I like to analyze things, to start with. I also pay attention to patterns. And this pattern in itself is a steady one.
Every year around winter/beginning of spring time, I start to get Spring Fever. I feel cooped up by the way my life is and I want to do something drastic to change it. That's why I've never lived in the same place for more than a year since I moved out from my family home. I have attended three different schools, have held four different jobs (with the exception of GMP have longingly thought of leaving every single one between February-April) and I've had countless changes in major desires. I know that I said before I had to leave school that I was settled on being a bio major, but let's be realistic: that might have changed as soon as I went looking for the next big thrill.
I also am very open to influence. When I get excited about something, I get really excited about it. Like wanting to move to California. Or try to look for an apartment down in Boston.
I am not a stable person.
I suppose these actions should worry me. My friends say this kind of thing might just be part of my personality and I might just have to deal with the fact that I am a flighty person.
But I have started to think about this recently. I am, very certainly, a flighty person. I would much rather run away from things than stand up to them (my friends vehemently deny that I am like that and than I start to question whether they really know me at all or they're just trying to make me feel better). I've accepted the fact that I run from things. It's who I am.
I have also accepted the fact that I cling onto this "spring fever" indulgence of mine. Although my choices last year highly suggest that I should be more rational instead of impulsive, but never the less.
I just get so BORED. I don't know what to do with myself when things become to…well…normal. I always wanna "lash out" and do something so crazy. The only problem with that is that I end up doing something so crazy that I end up spending the rest of the year trying to fix everything…until the next time it happens.
It's a vicious circle.
I started watching Psych again recently and remembered that the character of Shawn Spencer (played by James Roday) has that same kind of problem. His life is kind of a mess (society-speaking) because he's constantly getting and quitting jobs. The way he explains it is that he figures out how to do the job and moves on because the challenge is no longer there. I have a tendency to always search for more challenges. I like to push myself. I get nervous when I'm not sure what I'm doing but I love learning things and I always try and succeed at everything (also something that's a detriment because when I fail or struggle at something I tend to take it way personal and get frustrated a lot).
My most recent thought is that I want to move out to Colorado. I miss my family and it's not only that. There are many factors to it. And the more I think about this, the more I come to the conclusion that this fall is the best time to do it. I mean, a lot of my friends are graduating or will be graduating very shortly. They'll all be leaving and I don't want to be stuck in Maine forever. I have really grown out of this state and I really need to move on.

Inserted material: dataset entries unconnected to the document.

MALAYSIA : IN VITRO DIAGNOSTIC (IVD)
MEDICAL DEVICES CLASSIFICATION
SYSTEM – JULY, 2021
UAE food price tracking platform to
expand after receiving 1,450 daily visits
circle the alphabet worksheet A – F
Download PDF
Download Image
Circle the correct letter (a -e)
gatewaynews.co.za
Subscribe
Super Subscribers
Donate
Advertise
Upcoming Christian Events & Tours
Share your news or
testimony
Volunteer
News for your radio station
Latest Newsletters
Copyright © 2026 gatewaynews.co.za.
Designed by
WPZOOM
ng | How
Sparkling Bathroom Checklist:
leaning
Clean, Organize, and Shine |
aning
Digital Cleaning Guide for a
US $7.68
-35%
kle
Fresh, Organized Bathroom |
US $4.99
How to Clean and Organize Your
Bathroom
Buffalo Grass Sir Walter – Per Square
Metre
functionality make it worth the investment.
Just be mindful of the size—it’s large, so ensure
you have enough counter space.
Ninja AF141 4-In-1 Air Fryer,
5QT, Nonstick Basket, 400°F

I also need to get my life situated.
Plus I need a new challenge. Colorado is a different community, a different area, a different way of life. In essence, it's a new challenge. I need that. I have been SO BORED the last year. The only excitement I end up finding lately is being stressed out and that's not fun at all.

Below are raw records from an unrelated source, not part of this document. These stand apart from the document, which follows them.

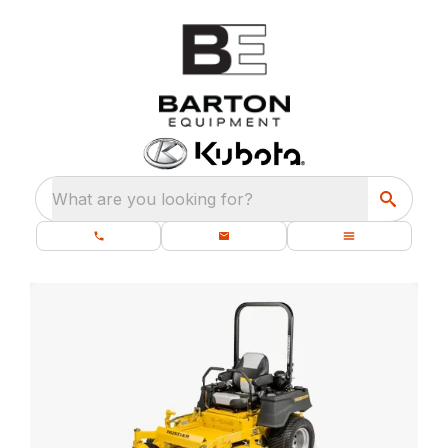
What are you looking for?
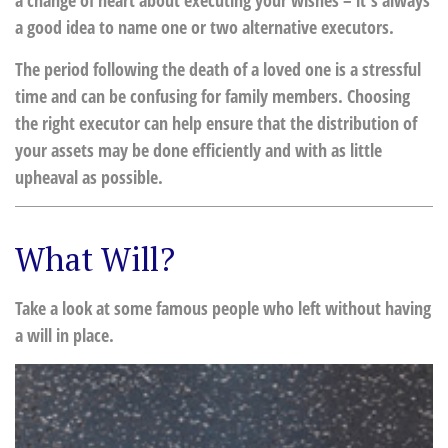
a change of heart about executing your wishes – it's always
a good idea to name one or two alternative executors.
The period following the death of a loved one is a stressful
time and can be confusing for family members. Choosing
the right executor can help ensure that the distribution of
your assets may be done efficiently and with as little
upheaval as possible.
What Will?
Take a look at some famous people who left without having
a will in place.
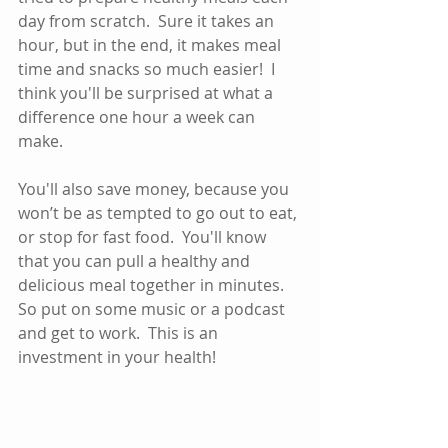
day from scratch.  Sure it takes an 
hour, but in the end, it makes meal 
time and snacks so much easier!  I 
think you'll be surprised at what a 
difference one hour a week can 
make.  
You'll also save money, because you 
won’t be as tempted to go out to eat, 
or stop for fast food.  You'll know 
that you can pull a healthy and 
delicious meal together in minutes.  
So put on some music or a podcast 
and get to work.  This is an 
investment in your health!  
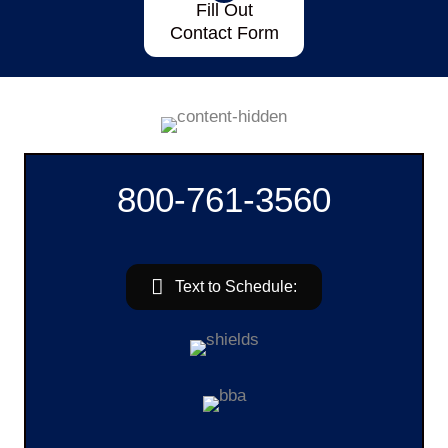
Fill Out
Contact Form
800-761-3560
Text to Schedule:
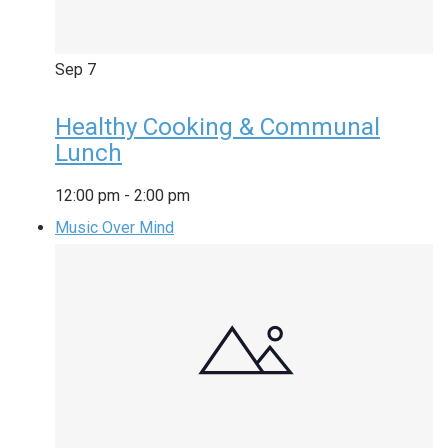
Sep
7
Healthy Cooking & Communal
Lunch
12:00 pm
-
2:00 pm
Music Over Mind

I just don't know what to do with my life anymore. I am worried that my chasing after challenges is only going to get more erratic. That could end up in total disaster.

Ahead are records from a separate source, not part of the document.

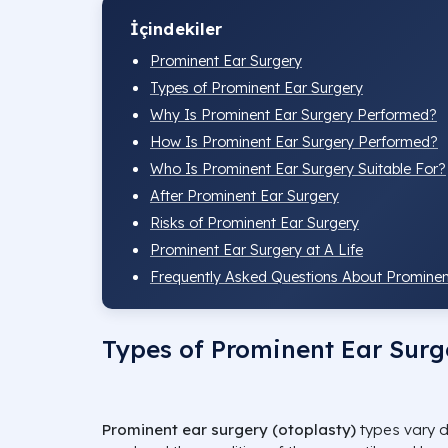
İçindekiler
Prominent Ear Surgery
Types of Prominent Ear Surgery
Why Is Prominent Ear Surgery Performed?
How Is Prominent Ear Surgery Performed?
Who Is Prominent Ear Surgery Suitable For?
After Prominent Ear Surgery
Risks of Prominent Ear Surgery
Prominent Ear Surgery at A Life
Frequently Asked Questions About Prominen
Types of Prominent Ear Surg
Prominent ear surgery (otoplasty)
types vary d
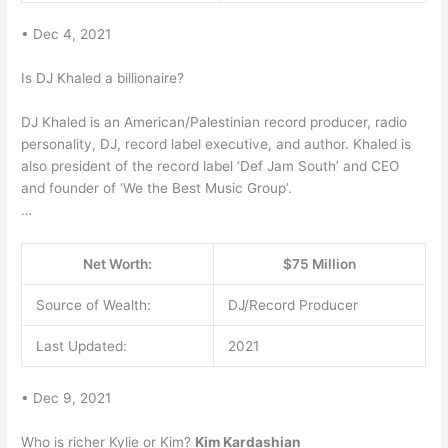
• Dec 4, 2021
Is DJ Khaled a billionaire?
DJ Khaled is an American/Palestinian record producer, radio
personality, DJ, record label executive, and author. Khaled is
also president of the record label ‘Def Jam South’ and CEO
and founder of ‘We the Best Music Group’.
…
Net Worth:
$75 Million
Source of Wealth:
DJ/Record Producer
Last Updated:
2021
• Dec 9, 2021
Who is richer Kylie or Kim?
Kim Kardashian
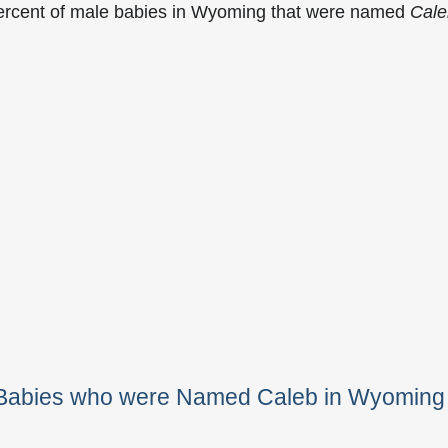
percent of male babies in Wyoming that were named
Cale
e Babies who were Named Caleb in Wyoming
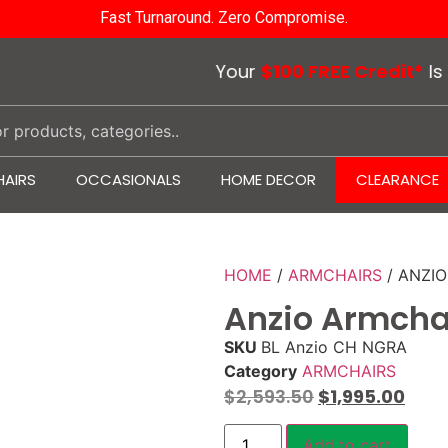
Fast Turnaround. Zero Compromise.
Your
$100 FREE Credit*
Is Wait
AIRS
OCCASIONALS
HOME DECOR
CLEARANCE
HOME
/
ARMCHAIRS
/ ANZI
Anzio Armcha
SKU
BL Anzio CH NGRA
Category
ARMCHAIRS
$
2,593.50
$
1,995.00
Add to cart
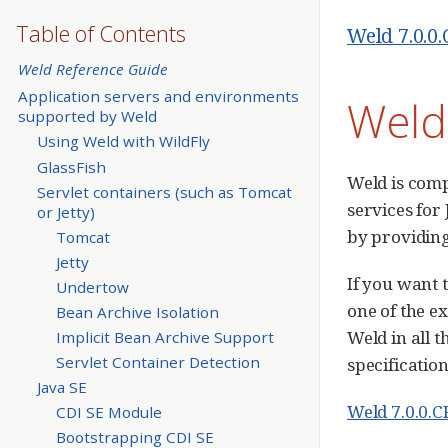
Table of Contents
Weld 7.0.0
Weld Reference Guide
Application servers and environments
Weld
supported by Weld
Using Weld with WildFly
GlassFish
Weld is comp
Servlet containers (such as Tomcat
services for
or Jetty)
by providing
Tomcat
Jetty
If you want 
Undertow
one of the e
Bean Archive Isolation
Weld in all 
Implicit Bean Archive Support
Servlet Container Detection
specification
Java SE
Weld 7.0.0.C
CDI SE Module
Bootstrapping CDI SE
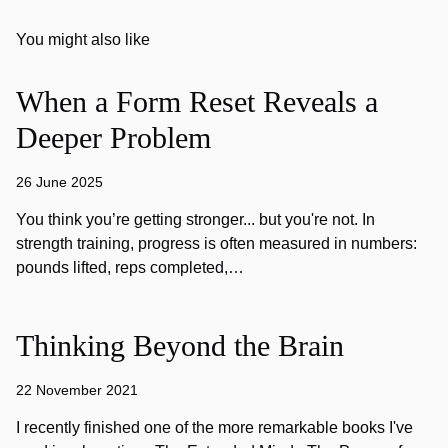
You might also like
When a Form Reset Reveals a
Deeper Problem
26 June 2025
You think you’re getting stronger... but you're not. In
strength training, progress is often measured in numbers:
pounds lifted, reps completed,…
Thinking Beyond the Brain
22 November 2021
I recently finished one of the more remarkable books I've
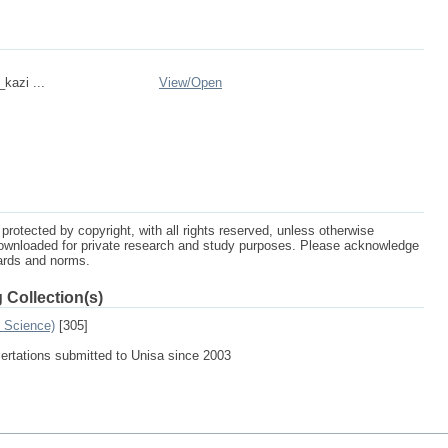
_kazi ...
View/
Open
protected by copyright, with all rights reserved, unless otherwise
ownloaded for private research and study purposes. Please acknowledge
dards and norms.
 Collection(s)
n Science)
[305]
sertations submitted to Unisa since 2003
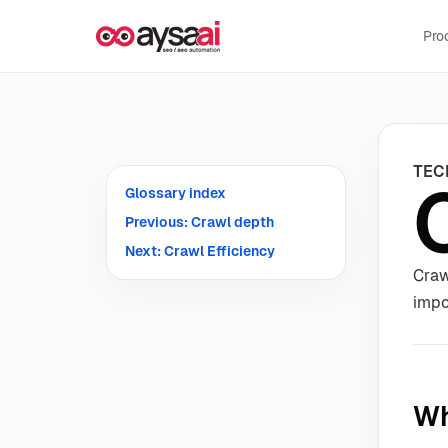
Skip to content
Pro
TEC
Glossary index
Previous: Crawl depth
Next: Crawl Efficiency
Craw
impo
Wh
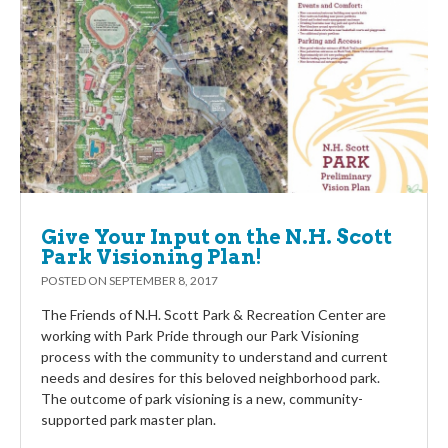
Give Your Input on the N.H. Scott
Park Visioning Plan!
POSTED ON
SEPTEMBER 8, 2017
The Friends of N.H. Scott Park & Recreation Center are
working with Park Pride through our Park Visioning
process with the community to understand and current
needs and desires for this beloved neighborhood park.
The outcome of park visioning is a new, community-
supported park master plan.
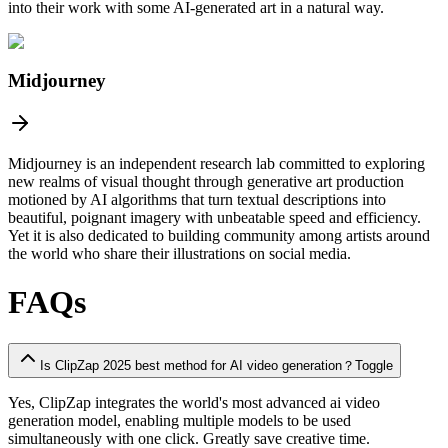
into their work with some AI-generated art in a natural way.
Midjourney
Midjourney is an independent research lab committed to exploring
new realms of visual thought through generative art production
motioned by AI algorithms that turn textual descriptions into
beautiful, poignant imagery with unbeatable speed and efficiency.
Yet it is also dedicated to building community among artists around
the world who share their illustrations on social media.
FAQs
Is ClipZap 2025 best method for AI video generation？
Toggle
Yes, ClipZap integrates the
world's
most advanced ai video
generation model, enabling multiple models to be used
simultaneously with one click. Greatly save creative time.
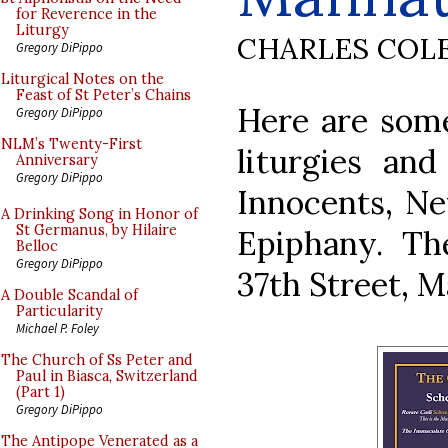
for Reverence in the
Liturgy
CHARLES COL
Gregory DiPippo
Liturgical Notes on the
Feast of St Peter’s Chains
Here are some
Gregory DiPippo
NLM’s Twenty-First
liturgies an
Anniversary
Gregory DiPippo
Innocents, N
A Drinking Song in Honor of
St Germanus, by Hilaire
Epiphany. Th
Belloc
Gregory DiPippo
37th Street, 
A Double Scandal of
Particularity
Michael P. Foley
The Church of Ss Peter and
Paul in Biasca, Switzerland
(Part 1)
Gregory DiPippo
The Antipope Venerated as a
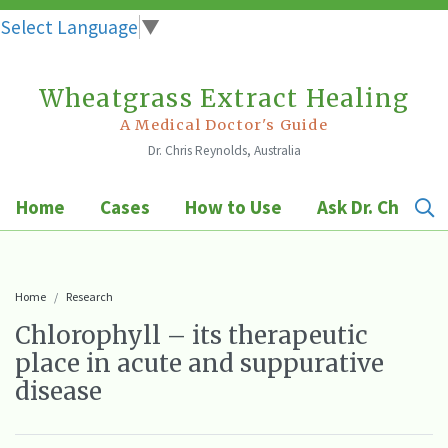
Select Language
▼
Wheatgrass Extract Healing
Skip
to
A Medical Doctor's Guide
Dr. Chris Reynolds, Australia
content
Home
Cases
How to Use
Ask Dr. Chris
Home
Research
Chlorophyll – its therapeutic
place in acute and suppurative
disease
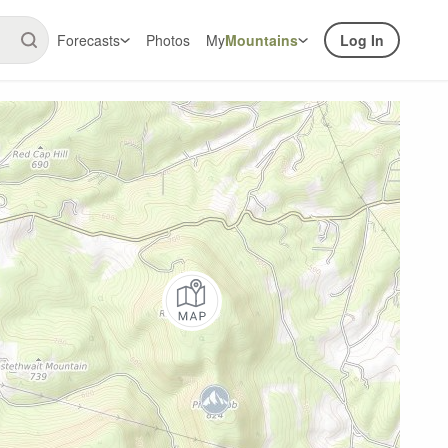
Forecasts
Photos
My
Mountains
Log In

But it could also turn out to be beneficial, so who knows?
I just desperately need a change of pace; a change of scenery. I am not going to live forever and I hate that I waste most of my days doing nothing. I sink myself into nerdy experiences, hide behind meaningless chores and make no effort in bettering my life.
I have some plans. Some wild plans. For example, I used to have this idea of running a wedding planning business with Heidi. We were going to work in themed weddings. It was going to be awesome.
There are more. I should make a list:
- I want to open up a Monster Store with Jen and sell Halloween-type stuff. More werewolf and witch stuff, for example. We would specialize in monsters in books and media.
- I want to move to California and work for a television studio as a writer.
- I want to try out for Saturday Night Live (that's one of my old bucket list ideas).
- I want to be important. I want to influence people and change their lives.
But I always end up being monotonous.
I guess that's why I end up doing so many crazy things that tend to kick me in the ass. I just let the boredom build up and build up and build up until I can't stand it any more and I just have to escape.
I need to think about this more. :/
Days Go By
I have been in Colorado four days.
And I need to get out.
I hate starting things like that because it makes me sound like I'm in a horrible situation, or that I'm suffocating. I'm not doing either (aside from my apprehensions about my family's response to science, evolution, skepticism and all that).
But I need to get out.
I keep imagining myself somewhere down the line. And it's always the same mental image: I'm sitting on a veranda, looking out onto palm trees and ocean.
I figure it's either southern Cali or Hawaii. I will gladly take either.
I keep looking up apartments; just so I have an idea of what to kind of budget for. California would be super nice (aside from the expenses and the smog) and Hawaii would be awesome so I can finally learn how to surf. Plus, I could be Lilo and it would be awesome.
(what? You thought a rant from me would go without a nerd reference? pfft)
I know there are a bunch of my friends who want me to move back to Maine. And I'm not completely against the idea….but I want somewhere busy. Somewhere with history. And, dammit, somewhere with palm trees! And no snow. Ah, the glory of no snow.
It would be nice.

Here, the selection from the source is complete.